Sia chiaro, tutti contano sugli ammortizzatori sociali messi in campo dal Governo, ma un piccolo imprenditore non può pensare al futuro contando solo su quello e, ovviamente, i piatti consegnati a domicilio certo non possono sopperire al normale flusso di entrate e uscite, né dare lavoro a un’intera brigata. Aggiungeteci che ci sono ristoratori che hanno inaugurato le loro attività magari solo pochi mesi (o poche settimane) fa, e ora non hanno modo di ripagare i debiti che presumibilmente hanno accumulato per progettare l’avvio.
Ebbene, intorno all’opportunità di consegnare cibo a domicilio (una porta lasciata aperta dal premier Giuseppe Conte), si è creato un dibattito. Salvare il salvabile, magari strutturando un servizio che nei prossimi mesi potrebbe diventare un business valido come rete di sicurezza? O sarebbe meglio fermarsi del tutto, evitando di abbassare l'”alta ristorazione” ai prezzi e alle dinamiche del mercato delle consegne a domicilio?
Addattarsi al delivery o fermarsi, per non “tirare a campare”
Tra coloro che hanno reinventato la propria proposta (d’ispirazione gourmet, sia chiaro) per il delivery, c’è Razzo, una delle nuove realtà ristorative che a Torino si è fatta più notare quest’anno (e che anche noi abbiamo apprezzato). Fin dall’inizio dell’isolamento, Razzo ha attivato un servizio di consegna a domicilio del suo menu, con risultati incoraggianti.
Tra i secondi, ovvero i ristoratori che guardano con sospetto al delivery, c’è Christian Mandura, giovane chef torinese che giusto un anno fa ha esordito con un progetto ambizioso, il suo Unforgattable, un ristorante con una manciata di posti a sedere al bancone e lo chef che si dialoga con il suo pubblico mentre serve i suoi piatti (qui eravamo stati il giorno stesso della tanto attesa apertura).

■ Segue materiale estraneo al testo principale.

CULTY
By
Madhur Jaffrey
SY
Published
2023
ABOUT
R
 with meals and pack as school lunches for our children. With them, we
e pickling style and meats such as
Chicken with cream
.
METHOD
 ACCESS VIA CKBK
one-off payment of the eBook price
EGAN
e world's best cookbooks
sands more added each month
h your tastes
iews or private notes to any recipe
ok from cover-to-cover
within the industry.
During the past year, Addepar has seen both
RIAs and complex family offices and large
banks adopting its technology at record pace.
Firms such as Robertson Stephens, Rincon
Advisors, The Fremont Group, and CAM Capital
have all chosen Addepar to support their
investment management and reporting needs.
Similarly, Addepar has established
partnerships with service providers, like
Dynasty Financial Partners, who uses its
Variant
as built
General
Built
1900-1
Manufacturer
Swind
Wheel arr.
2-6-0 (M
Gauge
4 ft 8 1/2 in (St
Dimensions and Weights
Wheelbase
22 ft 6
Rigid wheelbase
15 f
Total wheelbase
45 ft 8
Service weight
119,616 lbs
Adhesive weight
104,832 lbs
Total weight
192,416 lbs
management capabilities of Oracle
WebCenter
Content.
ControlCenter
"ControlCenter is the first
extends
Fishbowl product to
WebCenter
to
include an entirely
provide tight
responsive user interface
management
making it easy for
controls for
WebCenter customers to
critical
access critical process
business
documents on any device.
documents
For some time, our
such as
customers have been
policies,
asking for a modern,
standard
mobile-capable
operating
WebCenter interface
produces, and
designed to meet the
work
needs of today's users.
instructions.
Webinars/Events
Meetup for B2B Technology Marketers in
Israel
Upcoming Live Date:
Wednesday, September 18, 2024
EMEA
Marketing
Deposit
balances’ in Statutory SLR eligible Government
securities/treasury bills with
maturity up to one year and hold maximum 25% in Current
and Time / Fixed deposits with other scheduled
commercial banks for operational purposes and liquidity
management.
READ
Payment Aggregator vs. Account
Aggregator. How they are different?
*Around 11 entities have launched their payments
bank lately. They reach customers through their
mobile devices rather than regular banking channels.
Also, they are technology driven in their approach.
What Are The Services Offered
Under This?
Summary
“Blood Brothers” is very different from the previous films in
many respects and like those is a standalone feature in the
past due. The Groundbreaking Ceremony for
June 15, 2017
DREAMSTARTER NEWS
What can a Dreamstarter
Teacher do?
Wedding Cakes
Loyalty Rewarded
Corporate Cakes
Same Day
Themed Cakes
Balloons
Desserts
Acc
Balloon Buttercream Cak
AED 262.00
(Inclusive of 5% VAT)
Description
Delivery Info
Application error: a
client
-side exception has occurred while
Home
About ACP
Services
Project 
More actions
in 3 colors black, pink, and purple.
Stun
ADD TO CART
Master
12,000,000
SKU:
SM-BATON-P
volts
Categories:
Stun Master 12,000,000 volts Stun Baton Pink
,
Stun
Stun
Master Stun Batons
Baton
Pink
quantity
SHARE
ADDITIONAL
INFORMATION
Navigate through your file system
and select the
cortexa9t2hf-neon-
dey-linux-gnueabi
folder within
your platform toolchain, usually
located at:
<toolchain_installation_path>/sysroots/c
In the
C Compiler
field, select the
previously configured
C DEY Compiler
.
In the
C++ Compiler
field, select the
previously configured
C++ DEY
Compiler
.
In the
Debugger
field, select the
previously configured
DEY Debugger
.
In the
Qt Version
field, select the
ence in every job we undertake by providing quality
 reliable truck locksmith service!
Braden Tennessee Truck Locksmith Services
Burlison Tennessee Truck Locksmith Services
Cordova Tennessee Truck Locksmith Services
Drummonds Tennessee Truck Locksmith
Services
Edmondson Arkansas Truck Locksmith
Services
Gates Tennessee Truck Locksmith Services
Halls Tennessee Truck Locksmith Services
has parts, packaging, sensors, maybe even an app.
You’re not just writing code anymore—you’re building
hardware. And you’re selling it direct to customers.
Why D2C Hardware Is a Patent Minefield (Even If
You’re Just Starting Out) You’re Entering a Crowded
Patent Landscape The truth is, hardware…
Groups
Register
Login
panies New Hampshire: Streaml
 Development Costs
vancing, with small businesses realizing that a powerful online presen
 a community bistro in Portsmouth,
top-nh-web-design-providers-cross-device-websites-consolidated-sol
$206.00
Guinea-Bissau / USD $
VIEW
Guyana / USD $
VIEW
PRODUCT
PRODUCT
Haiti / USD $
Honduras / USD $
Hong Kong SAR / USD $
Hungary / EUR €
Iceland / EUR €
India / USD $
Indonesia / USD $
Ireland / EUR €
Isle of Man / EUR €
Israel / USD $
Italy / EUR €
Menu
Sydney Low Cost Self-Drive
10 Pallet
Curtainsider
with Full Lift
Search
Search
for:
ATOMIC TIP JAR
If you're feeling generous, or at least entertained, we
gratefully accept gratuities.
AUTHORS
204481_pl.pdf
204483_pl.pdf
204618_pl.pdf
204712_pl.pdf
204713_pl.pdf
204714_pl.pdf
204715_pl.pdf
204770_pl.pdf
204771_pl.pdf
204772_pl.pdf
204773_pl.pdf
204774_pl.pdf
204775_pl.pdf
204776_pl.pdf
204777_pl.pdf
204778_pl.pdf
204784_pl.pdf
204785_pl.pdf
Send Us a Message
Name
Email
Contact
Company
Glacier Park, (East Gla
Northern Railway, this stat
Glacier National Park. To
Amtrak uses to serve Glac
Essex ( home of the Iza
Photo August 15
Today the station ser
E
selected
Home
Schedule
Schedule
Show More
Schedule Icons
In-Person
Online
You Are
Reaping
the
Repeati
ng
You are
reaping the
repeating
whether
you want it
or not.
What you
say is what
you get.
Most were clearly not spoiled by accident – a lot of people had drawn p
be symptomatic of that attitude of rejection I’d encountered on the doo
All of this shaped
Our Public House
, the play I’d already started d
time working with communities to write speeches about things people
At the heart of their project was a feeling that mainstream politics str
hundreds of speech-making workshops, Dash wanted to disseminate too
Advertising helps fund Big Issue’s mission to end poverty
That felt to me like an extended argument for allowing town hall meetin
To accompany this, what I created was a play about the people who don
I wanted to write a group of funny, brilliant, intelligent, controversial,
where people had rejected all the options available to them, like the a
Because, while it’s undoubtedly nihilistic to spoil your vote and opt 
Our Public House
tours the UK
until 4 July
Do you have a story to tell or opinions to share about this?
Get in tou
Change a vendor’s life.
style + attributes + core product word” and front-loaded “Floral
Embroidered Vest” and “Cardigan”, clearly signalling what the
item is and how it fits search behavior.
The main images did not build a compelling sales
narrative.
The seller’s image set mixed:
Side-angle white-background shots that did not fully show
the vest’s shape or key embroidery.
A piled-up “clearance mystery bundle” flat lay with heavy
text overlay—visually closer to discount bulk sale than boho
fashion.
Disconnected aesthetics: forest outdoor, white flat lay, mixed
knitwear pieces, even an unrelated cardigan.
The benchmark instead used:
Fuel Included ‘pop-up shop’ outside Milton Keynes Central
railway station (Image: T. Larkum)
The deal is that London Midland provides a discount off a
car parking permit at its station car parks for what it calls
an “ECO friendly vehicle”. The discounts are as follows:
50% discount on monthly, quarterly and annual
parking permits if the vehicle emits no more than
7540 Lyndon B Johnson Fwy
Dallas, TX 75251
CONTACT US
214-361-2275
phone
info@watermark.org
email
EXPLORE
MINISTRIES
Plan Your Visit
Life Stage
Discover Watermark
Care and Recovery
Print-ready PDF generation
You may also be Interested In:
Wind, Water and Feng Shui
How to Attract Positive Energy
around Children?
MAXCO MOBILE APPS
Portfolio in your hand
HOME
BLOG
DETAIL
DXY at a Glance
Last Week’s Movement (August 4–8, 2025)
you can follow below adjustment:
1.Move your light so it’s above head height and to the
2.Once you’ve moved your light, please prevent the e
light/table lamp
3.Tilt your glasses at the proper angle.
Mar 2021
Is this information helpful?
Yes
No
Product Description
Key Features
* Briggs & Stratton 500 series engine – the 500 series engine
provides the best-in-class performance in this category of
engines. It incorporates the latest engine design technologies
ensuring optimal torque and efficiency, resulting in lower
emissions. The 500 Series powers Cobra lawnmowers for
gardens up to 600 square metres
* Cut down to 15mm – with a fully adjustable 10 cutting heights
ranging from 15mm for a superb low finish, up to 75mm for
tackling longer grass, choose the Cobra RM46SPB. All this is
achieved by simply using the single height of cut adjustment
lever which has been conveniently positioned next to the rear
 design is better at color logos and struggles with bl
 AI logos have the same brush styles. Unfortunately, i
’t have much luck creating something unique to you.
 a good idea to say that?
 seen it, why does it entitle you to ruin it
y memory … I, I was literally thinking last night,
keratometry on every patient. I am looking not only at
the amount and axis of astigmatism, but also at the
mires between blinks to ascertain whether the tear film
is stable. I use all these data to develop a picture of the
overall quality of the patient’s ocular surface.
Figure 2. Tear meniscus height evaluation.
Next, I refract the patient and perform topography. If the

Mandura, qualche giorno fa, ha pubblicato sulla sua pagina Facebook un post molto discusso (scopriamo solo ora, anche dai ragazzi di Razzo) in cui paventava una nuova crisi della ristorazione, simile a quella di 15 anni fa, “quando la ristorazione italiana iniziò a fare la guerra ai ristoranti cinesi, percorrendo quella che poteva sembrare la strada più semplice”. “Vedo che di fronte a questo disastroso periodo la ristorazione si piega nuovamente, iniziando a proporre improbabili delivery che genereranno improbabili utili e pessima qualità”, scrive Mandura, “Ed oggi come ieri queste stupide scelte verranno appoggiate e pubblicizzate dai soliti giornalisti che sui pranzi a dieci euro ci hanno creato una carriera”.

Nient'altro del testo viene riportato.